December 29, 2006

Year 2006: The State of the Environment

The Independent has a sobering wrap up of the Year 2006's Global Warming news today. One thing evident from the year's scientific publications is that we might not be worried enough about global warming because as Steve Connor puts it, the big story of the year is feedback and how that affects the earth's natural systems.

During the past year, scientific findings emerged that made even the most doom-laden predictions about climate change seem a little on the optimistic side. And at the heart of the issue is the idea of climate feedbacks - when the effects of global warming begin to feed into the causes of global warming. Feedbacks can either make things better, or they can make things worse. The trouble is, everywhere scientists looked in 2006, they encountered feedbacks that will make things worse - a lot worse.

Next year, the UN's Intergovernmental Panel on Climate Change (IPCC) will publish its fourth assessment on the scale of the future problems facing humanity. Its last assessment, published in 2001, had little to say on the subject of climate feedbacks, partly because, at that time, they were such an unknown quantity. This year, scientists came to learn a little more about them, and they didn't like what they learnt.

During the past two decades, the IPCC has tended to regard the Earth's climate as something that will change gradually and smoothly, as carbon dioxide and global temperatures continue their lock-step rise. But there is a growing consensus among many climate scientists that this may be giving a false sense of security. They fear that feedback reactions may begin to kick in and suddenly tip the climate beyond a critical threshold from which it cannot easily recover.

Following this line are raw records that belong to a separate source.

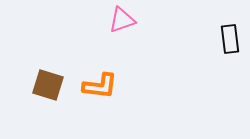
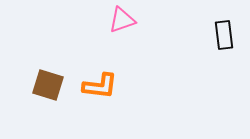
black rectangle: moved 6 px left, 4 px up
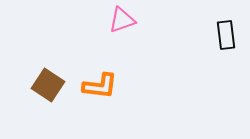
black rectangle: moved 2 px right
brown square: rotated 16 degrees clockwise
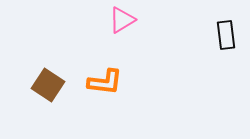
pink triangle: rotated 12 degrees counterclockwise
orange L-shape: moved 5 px right, 4 px up
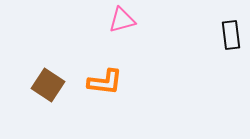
pink triangle: rotated 16 degrees clockwise
black rectangle: moved 5 px right
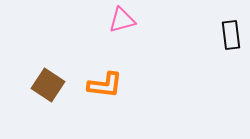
orange L-shape: moved 3 px down
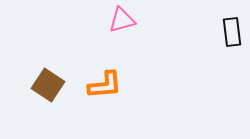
black rectangle: moved 1 px right, 3 px up
orange L-shape: rotated 12 degrees counterclockwise
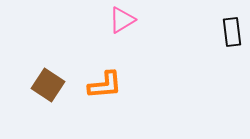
pink triangle: rotated 16 degrees counterclockwise
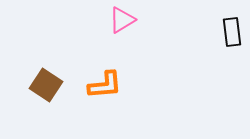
brown square: moved 2 px left
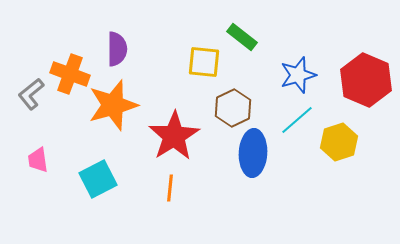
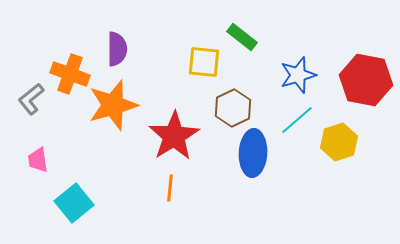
red hexagon: rotated 12 degrees counterclockwise
gray L-shape: moved 5 px down
cyan square: moved 24 px left, 24 px down; rotated 12 degrees counterclockwise
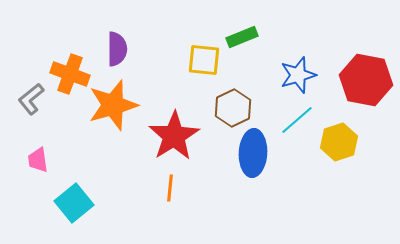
green rectangle: rotated 60 degrees counterclockwise
yellow square: moved 2 px up
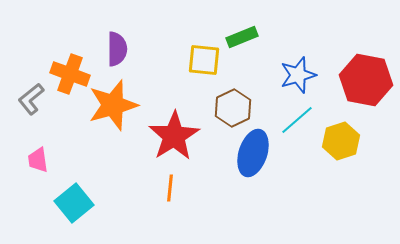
yellow hexagon: moved 2 px right, 1 px up
blue ellipse: rotated 15 degrees clockwise
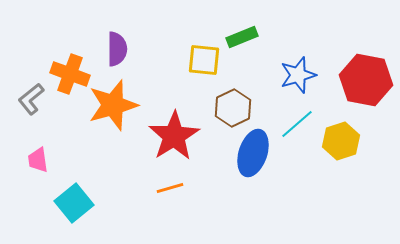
cyan line: moved 4 px down
orange line: rotated 68 degrees clockwise
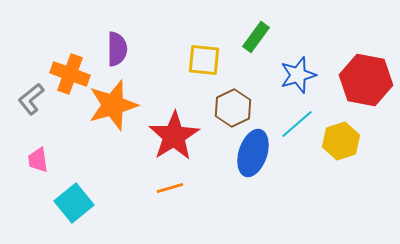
green rectangle: moved 14 px right; rotated 32 degrees counterclockwise
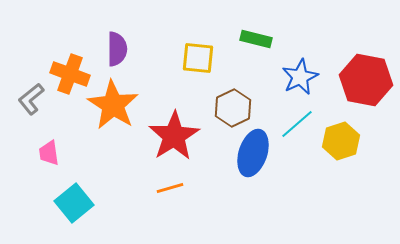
green rectangle: moved 2 px down; rotated 68 degrees clockwise
yellow square: moved 6 px left, 2 px up
blue star: moved 2 px right, 2 px down; rotated 9 degrees counterclockwise
orange star: rotated 24 degrees counterclockwise
pink trapezoid: moved 11 px right, 7 px up
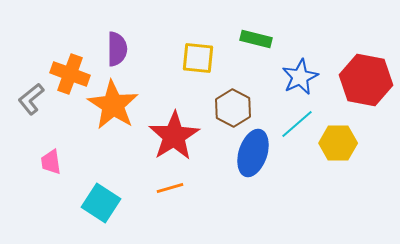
brown hexagon: rotated 6 degrees counterclockwise
yellow hexagon: moved 3 px left, 2 px down; rotated 18 degrees clockwise
pink trapezoid: moved 2 px right, 9 px down
cyan square: moved 27 px right; rotated 18 degrees counterclockwise
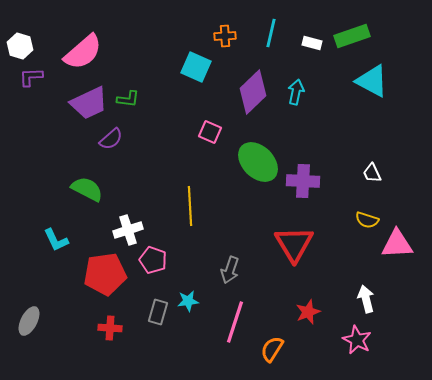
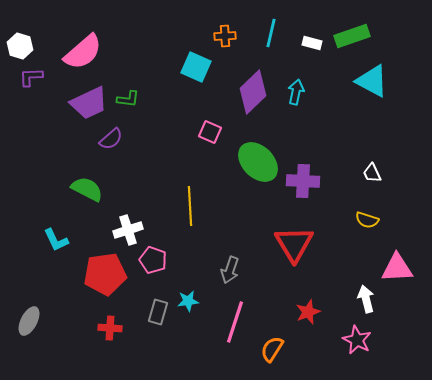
pink triangle: moved 24 px down
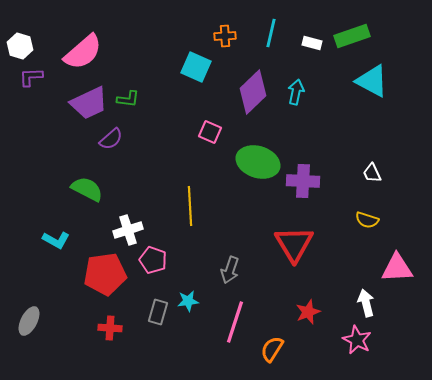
green ellipse: rotated 27 degrees counterclockwise
cyan L-shape: rotated 36 degrees counterclockwise
white arrow: moved 4 px down
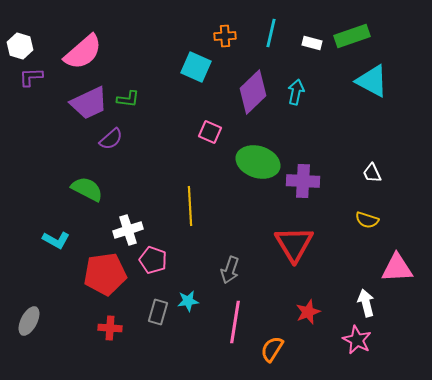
pink line: rotated 9 degrees counterclockwise
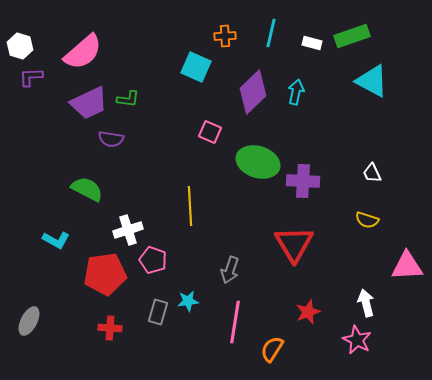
purple semicircle: rotated 50 degrees clockwise
pink triangle: moved 10 px right, 2 px up
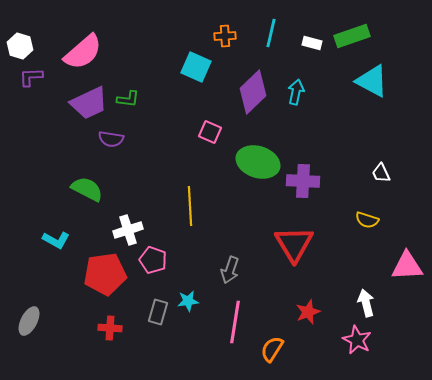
white trapezoid: moved 9 px right
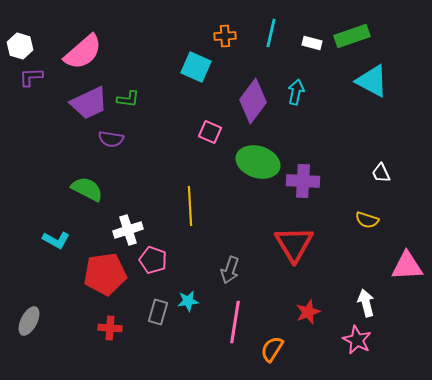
purple diamond: moved 9 px down; rotated 9 degrees counterclockwise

Climate feedbacks could turn the Earth into a very different planet over a dramatically short period of time. It has happened in the past, scientists say, and it could easily happen in the future given the unprecedented scale of the environmental changes caused by man.

The story covers four different areas where the feedback loop is worrying:

  • the disappearing Arctic ice providing more open ocean which leads to more absorption of heat from the sun leading to more melting of the ice
  • increased melting of the permafrost in Siberia leading to increased release of the methane gas (a greenhouse gas thought to be ten times worse than carbon dioxide) trapped in the permafrost
  • a suspicion that planet Earth which so far has operated as a carbon dioxide sink (absorbing more than it is emitting) could turn into a carbon source due to increased organic decay
  • the disappearing plankton that once helped absorb the extra carbon emitted by man.

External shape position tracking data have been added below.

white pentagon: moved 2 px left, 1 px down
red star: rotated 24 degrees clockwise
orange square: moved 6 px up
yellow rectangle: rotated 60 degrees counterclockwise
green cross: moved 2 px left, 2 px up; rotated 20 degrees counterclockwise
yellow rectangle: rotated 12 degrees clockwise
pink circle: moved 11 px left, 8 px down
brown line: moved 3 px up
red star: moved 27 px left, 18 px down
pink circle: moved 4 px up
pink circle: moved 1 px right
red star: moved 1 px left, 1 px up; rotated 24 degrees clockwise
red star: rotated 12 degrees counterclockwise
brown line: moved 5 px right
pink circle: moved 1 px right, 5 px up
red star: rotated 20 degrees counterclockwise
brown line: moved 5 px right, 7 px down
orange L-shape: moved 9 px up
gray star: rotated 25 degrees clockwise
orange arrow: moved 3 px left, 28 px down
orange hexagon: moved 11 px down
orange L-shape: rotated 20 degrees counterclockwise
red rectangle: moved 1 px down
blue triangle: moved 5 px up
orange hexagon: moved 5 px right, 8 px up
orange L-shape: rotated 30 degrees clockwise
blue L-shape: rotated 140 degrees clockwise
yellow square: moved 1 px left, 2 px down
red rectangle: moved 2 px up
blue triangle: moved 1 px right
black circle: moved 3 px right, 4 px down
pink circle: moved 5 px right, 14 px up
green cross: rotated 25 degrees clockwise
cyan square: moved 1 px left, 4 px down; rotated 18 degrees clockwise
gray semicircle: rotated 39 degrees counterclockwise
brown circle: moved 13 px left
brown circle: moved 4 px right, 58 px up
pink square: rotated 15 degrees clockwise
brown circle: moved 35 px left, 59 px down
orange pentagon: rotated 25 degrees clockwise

This year we've come to know that these problems are worse than we once realized.

James Hansen said that we had at most a decade to make some significant changes to our carbon emissions before it was too late. With the results of this year's studies, it looks like we better get hopping if we want a world in the future in which humans can survive.

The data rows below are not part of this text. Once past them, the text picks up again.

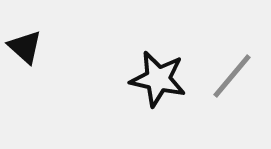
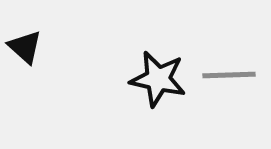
gray line: moved 3 px left, 1 px up; rotated 48 degrees clockwise
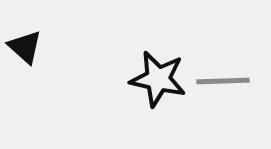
gray line: moved 6 px left, 6 px down
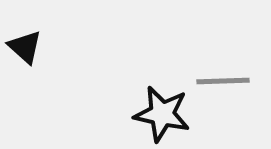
black star: moved 4 px right, 35 px down
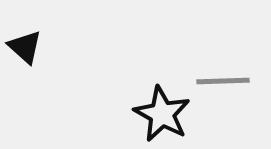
black star: rotated 16 degrees clockwise
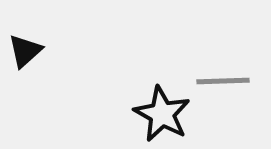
black triangle: moved 4 px down; rotated 36 degrees clockwise
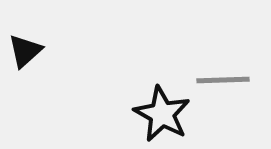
gray line: moved 1 px up
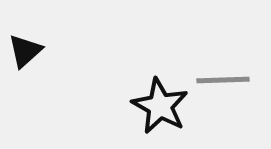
black star: moved 2 px left, 8 px up
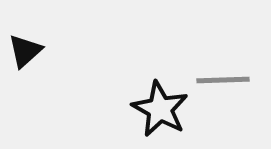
black star: moved 3 px down
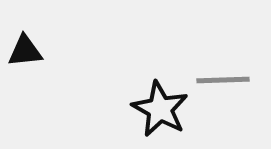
black triangle: rotated 36 degrees clockwise
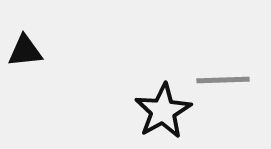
black star: moved 3 px right, 2 px down; rotated 14 degrees clockwise
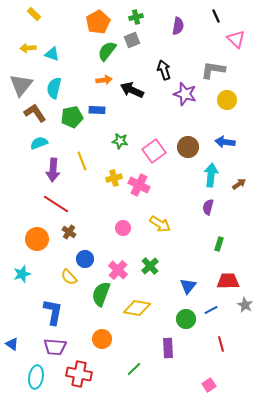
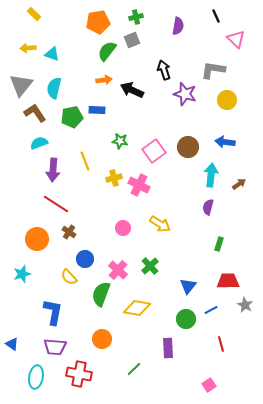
orange pentagon at (98, 22): rotated 20 degrees clockwise
yellow line at (82, 161): moved 3 px right
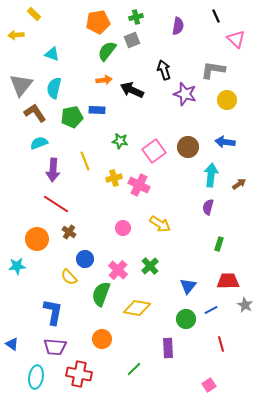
yellow arrow at (28, 48): moved 12 px left, 13 px up
cyan star at (22, 274): moved 5 px left, 8 px up; rotated 12 degrees clockwise
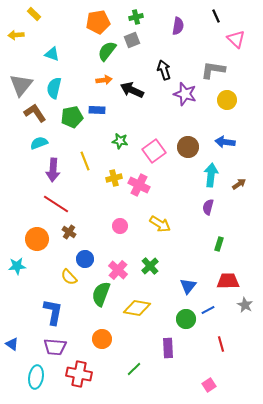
pink circle at (123, 228): moved 3 px left, 2 px up
blue line at (211, 310): moved 3 px left
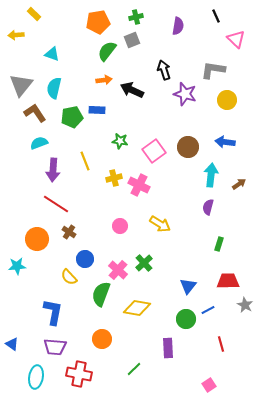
green cross at (150, 266): moved 6 px left, 3 px up
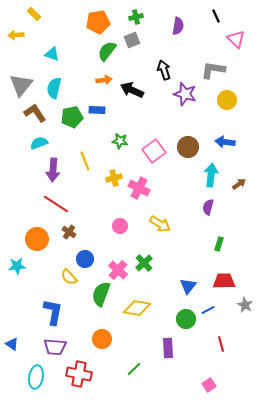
pink cross at (139, 185): moved 3 px down
red trapezoid at (228, 281): moved 4 px left
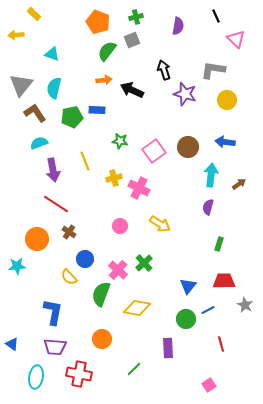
orange pentagon at (98, 22): rotated 30 degrees clockwise
purple arrow at (53, 170): rotated 15 degrees counterclockwise
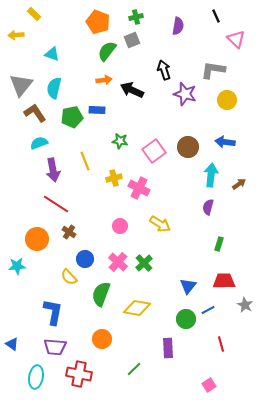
pink cross at (118, 270): moved 8 px up
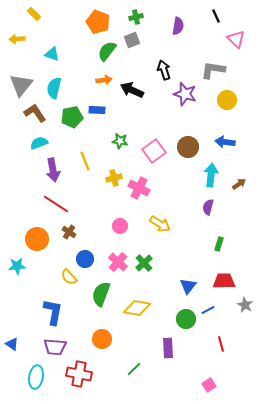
yellow arrow at (16, 35): moved 1 px right, 4 px down
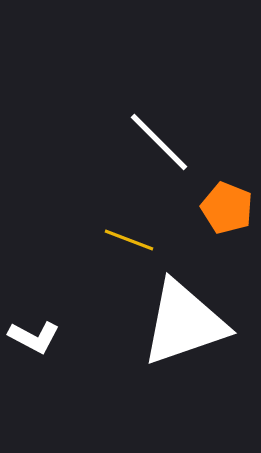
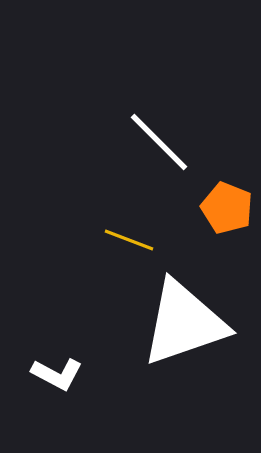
white L-shape: moved 23 px right, 37 px down
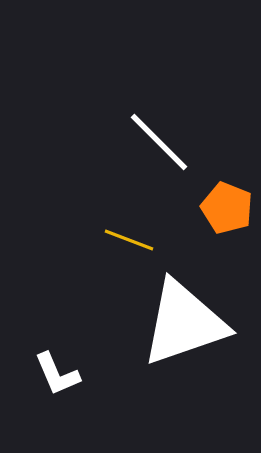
white L-shape: rotated 39 degrees clockwise
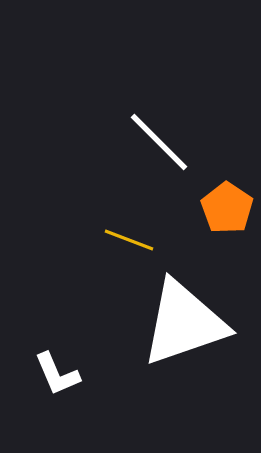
orange pentagon: rotated 12 degrees clockwise
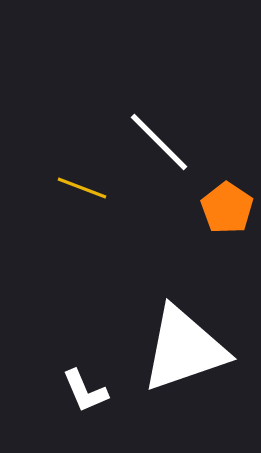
yellow line: moved 47 px left, 52 px up
white triangle: moved 26 px down
white L-shape: moved 28 px right, 17 px down
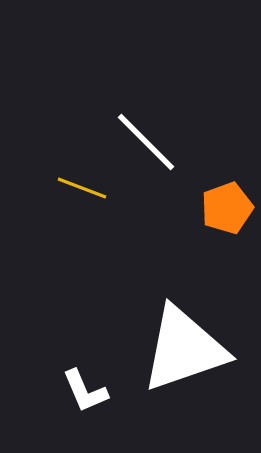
white line: moved 13 px left
orange pentagon: rotated 18 degrees clockwise
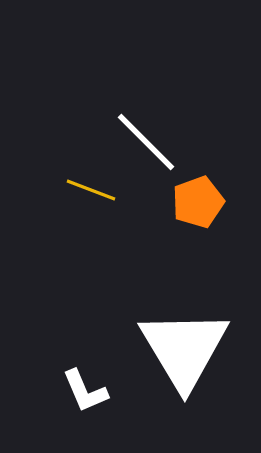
yellow line: moved 9 px right, 2 px down
orange pentagon: moved 29 px left, 6 px up
white triangle: rotated 42 degrees counterclockwise
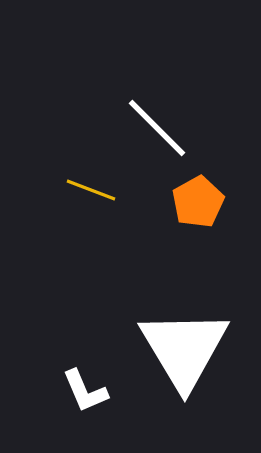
white line: moved 11 px right, 14 px up
orange pentagon: rotated 9 degrees counterclockwise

Posted by Mary at December 29, 2006 11:31 PM | Environment | Technorati links |

"a greenhouse gas thought to be ten times worse than carbon dioxide"?

It's not "thought" to be ten times worse -- it's a fact of chemistry that its global warming potential is 62 times that of CO2 over a 20 year horizon and 23 times CO2 for 100 years (because methane leaves the atmosphere more rapidly than CO2).

The scary thing is that if the atmospheric concentration of methane reaches a tipping point, then its atmospheric lifetime dramatically increases.

Posted by: The Cunctator at December 31, 2006 03:04 PM

Thanks, Cunctator. Just yesterday I had read a piece saying that methane gas was 23 times worse than carbon dioxide, but it hadn't gotten into the detail you did. It certainly is a daunting problem we face. As I learn more, I find that I worry more about what is coming....

Posted by: Mary at December 31, 2006 10:58 PM

Above is a link to a piece in Orion Magazine about the actual scope of activity needed to move past the fossil fuel model. It could keep a lot of people busy for a while, create wealth and get us out of the looming mess.